■ Exercise: Give all of the records again precisely, excluding whatever pictures they contain.

Stored entries
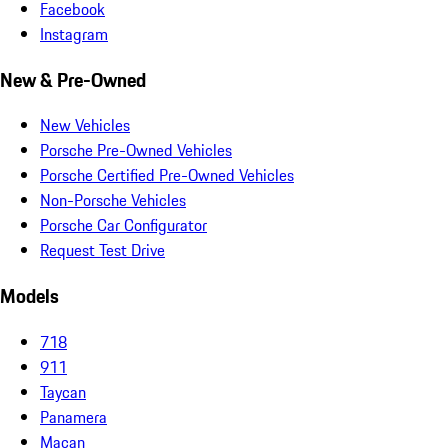
Facebook
Instagram
New & Pre-Owned
New Vehicles
Porsche Pre-Owned Vehicles
Porsche Certified Pre-Owned Vehicles
Non-Porsche Vehicles
Porsche Car Configurator
Request Test Drive
Models
718
911
Taycan
Panamera
Macan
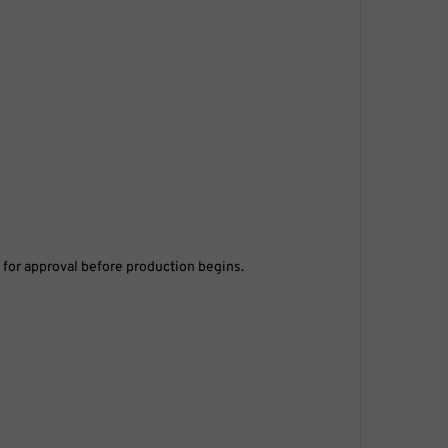
s for approval before production begins.
ere to help.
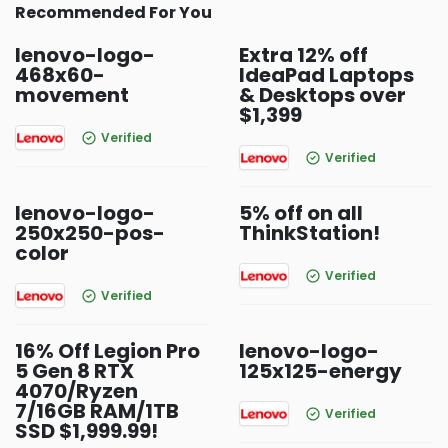
Recommended For You
lenovo-logo-
Extra 12% off
468x60-
IdeaPad Laptops
movement
& Desktops over
$1,399
Verified
Verified
lenovo-logo-
5% off on all
250x250-pos-
ThinkStation!
color
Verified
Verified
16% Off Legion Pro
lenovo-logo-
5 Gen 8 RTX
125x125-energy
4070/Ryzen
7/16GB RAM/1TB
Verified
SSD $1,999.99!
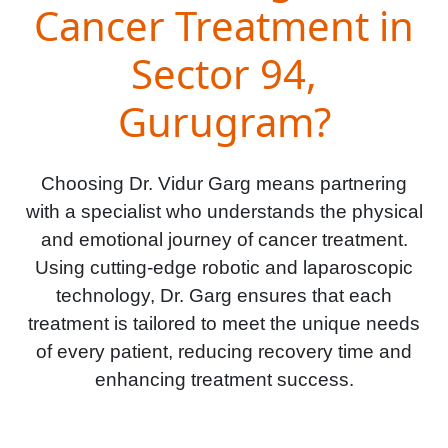
Cancer Treatment in
Sector 94,
Gurugram?
Choosing Dr. Vidur Garg means partnering
with a specialist who understands the physical
and emotional journey of cancer treatment.
Using cutting-edge robotic and laparoscopic
technology, Dr. Garg ensures that each
treatment is tailored to meet the unique needs
of every patient, reducing recovery time and
enhancing treatment success.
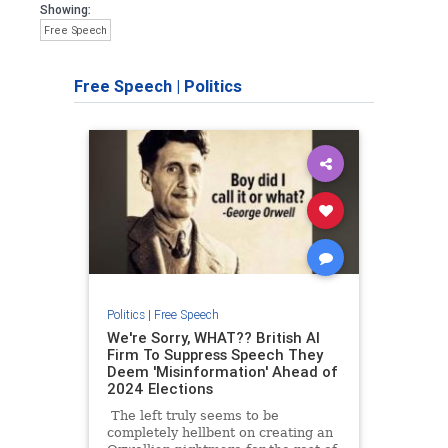
Showing:
Free Speech
Free Speech
|
Politics
Politics
|
Free Speech
We're Sorry, WHAT?? British AI
Firm To Suppress Speech They
Deem 'Misinformation' Ahead of
2024 Elections
The left truly seems to be
completely hellbent on creating an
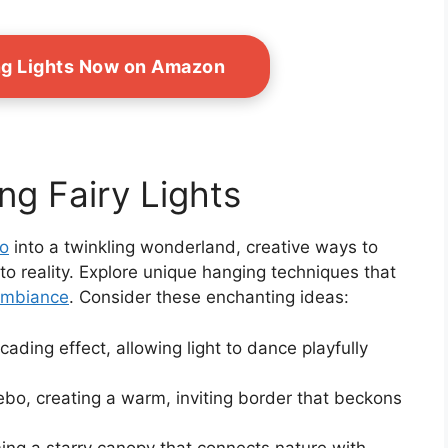
ing Lights Now on Amazon
ng Fairy Lights
bo
into a twinkling wonderland, creative ways to
nto reality. Explore unique hanging techniques that
ambiance
. Consider these enchanting ideas:
ading effect, allowing light to dance playfully
bo, creating a warm, inviting border that beckons
ng a starry canopy that connects nature with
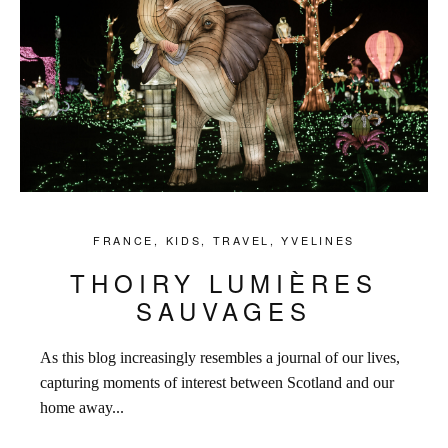
FRANCE
,
KIDS
,
TRAVEL
,
YVELINES
THOIRY LUMIÈRES
SAUVAGES
As this blog increasingly resembles a journal of our lives,
capturing moments of interest between Scotland and our
home away...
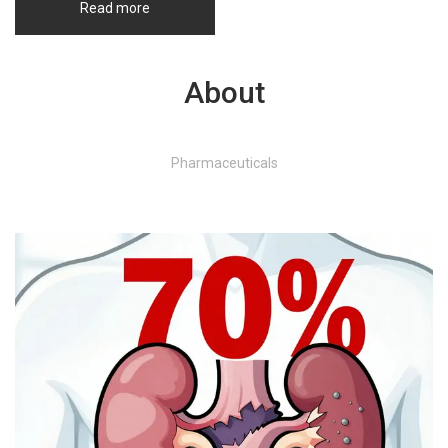
Read more
About
Pharmaceuticals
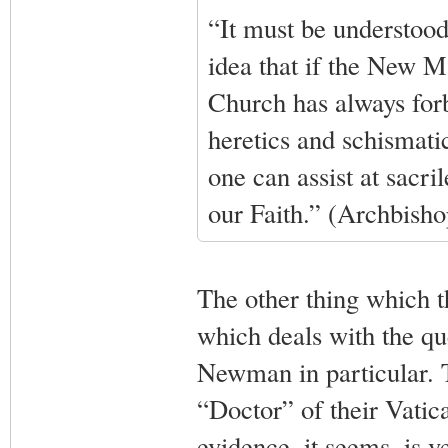
“It must be understood
idea that if the New Mas
Church has always forbi
heretics and schismatic
one can assist at sacr
our Faith.” (Archbish
The other thing which th
which deals with the qu
Newman in particular. 
“Doctor” of their Vatica
evidence, it seems, is ve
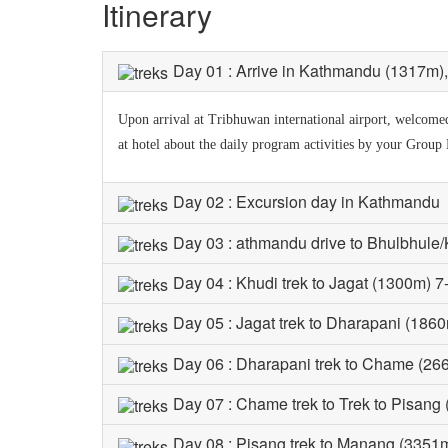
Itinerary
Day 01 : Arrive in Kathmandu (1317m), t
Upon arrival at Tribhuwan international airport, welcomed 
at hotel about the daily program activities by your Group
Day 02 : Excursion day in Kathmandu
Day 03 : athmandu drive to Bhulbhule/
Day 04 : Khudi trek to Jagat (1300m) 7
Day 05 : Jagat trek to Dharapani (1860
Day 06 : Dharapani trek to Chame (26
Day 07 : Chame trek to Trek to Pisang
Day 08 : Pisang trek to Manang (3351m)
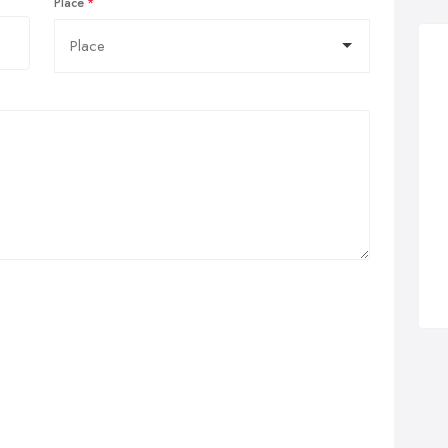
Place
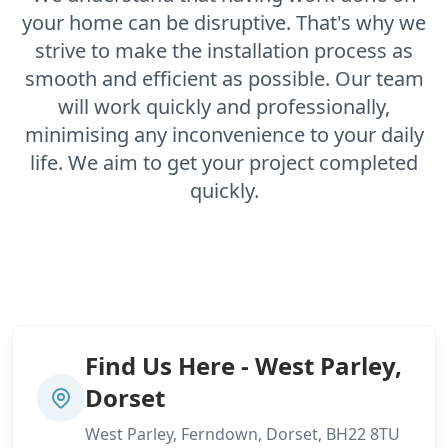
your home can be disruptive. That's why we
strive to make the installation process as
smooth and efficient as possible. Our team
will work quickly and professionally,
minimising any inconvenience to your daily
life. We aim to get your project completed
quickly.
Find Us Here - West Parley,
Dorset
West Parley, Ferndown, Dorset, BH22 8TU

■ Result below:
Facebook
Instagram
New & Pre-Owned
New Vehicles
Porsche Pre-Owned Vehicles
Porsche Certified Pre-Owned Vehicles
Non-Porsche Vehicles
Porsche Car Configurator
Request Test Drive
Models
718
911
Taycan
Panamera
Macan
s for approval before production begins.
ere to help.
Recommended For You
lenovo-logo-
Extra 12% off
468x60-
IdeaPad Laptops
movement
& Desktops over
$1,399
Verified
Verified
lenovo-logo-
5% off on all
250x250-pos-
ThinkStation!
color
Verified
Verified
16% Off Legion Pro
lenovo-logo-
5 Gen 8 RTX
125x125-energy
4070/Ryzen
7/16GB RAM/1TB
Verified
SSD $1,999.99!
Cancer Treatment in
Sector 94,
Gurugram?
Choosing Dr. Vidur Garg means partnering
with a specialist who understands the physical
and emotional journey of cancer treatment.
Using cutting-edge robotic and laparoscopic
technology, Dr. Garg ensures that each
treatment is tailored to meet the unique needs
of every patient, reducing recovery time and
enhancing treatment success.
Showing:
Free Speech
Free Speech
|
Politics
Politics
|
Free Speech
We're Sorry, WHAT?? British AI
Firm To Suppress Speech They
Deem 'Misinformation' Ahead of
2024 Elections
The left truly seems to be
completely hellbent on creating an
ing Lights Now on Amazon
ng Fairy Lights
bo
into a twinkling wonderland, creative ways to
nto reality. Explore unique hanging techniques that
ambiance
. Consider these enchanting ideas:
ading effect, allowing light to dance playfully
bo, creating a warm, inviting border that beckons
ng a starry canopy that connects nature with
FRANCE
,
KIDS
,
TRAVEL
,
YVELINES
THOIRY LUMIÈRES
SAUVAGES
As this blog increasingly resembles a journal of our lives,
capturing moments of interest between Scotland and our
home away...
Read more
About
Pharmaceuticals
“It must be understood
idea that if the New Mas
Church has always forbi
heretics and schismatic
one can assist at sacr
our Faith.” (Archbish
The other thing which th
which deals with the qu
Newman in particular. 
“Doctor” of their Vatica
evidence, it seems, is ve
Itinerary
Day 01 : Arrive in Kathmandu (1317m), t
Upon arrival at Tribhuwan international airport, welcomed 
at hotel about the daily program activities by your Group
Day 02 : Excursion day in Kathmandu
Day 03 : athmandu drive to Bhulbhule/
Day 04 : Khudi trek to Jagat (1300m) 7
Day 05 : Jagat trek to Dharapani (1860
Day 06 : Dharapani trek to Chame (26
Day 07 : Chame trek to Trek to Pisang
Day 08 : Pisang trek to Manang (3351m)
Place
your home can be disruptive. That's why we
strive to make the installation process as
smooth and efficient as possible. Our team
will work quickly and professionally,
minimising any inconvenience to your daily
life. We aim to get your project completed
quickly.
Find Us Here - West Parley,
Dorset
West Parley, Ferndown, Dorset, BH22 8TU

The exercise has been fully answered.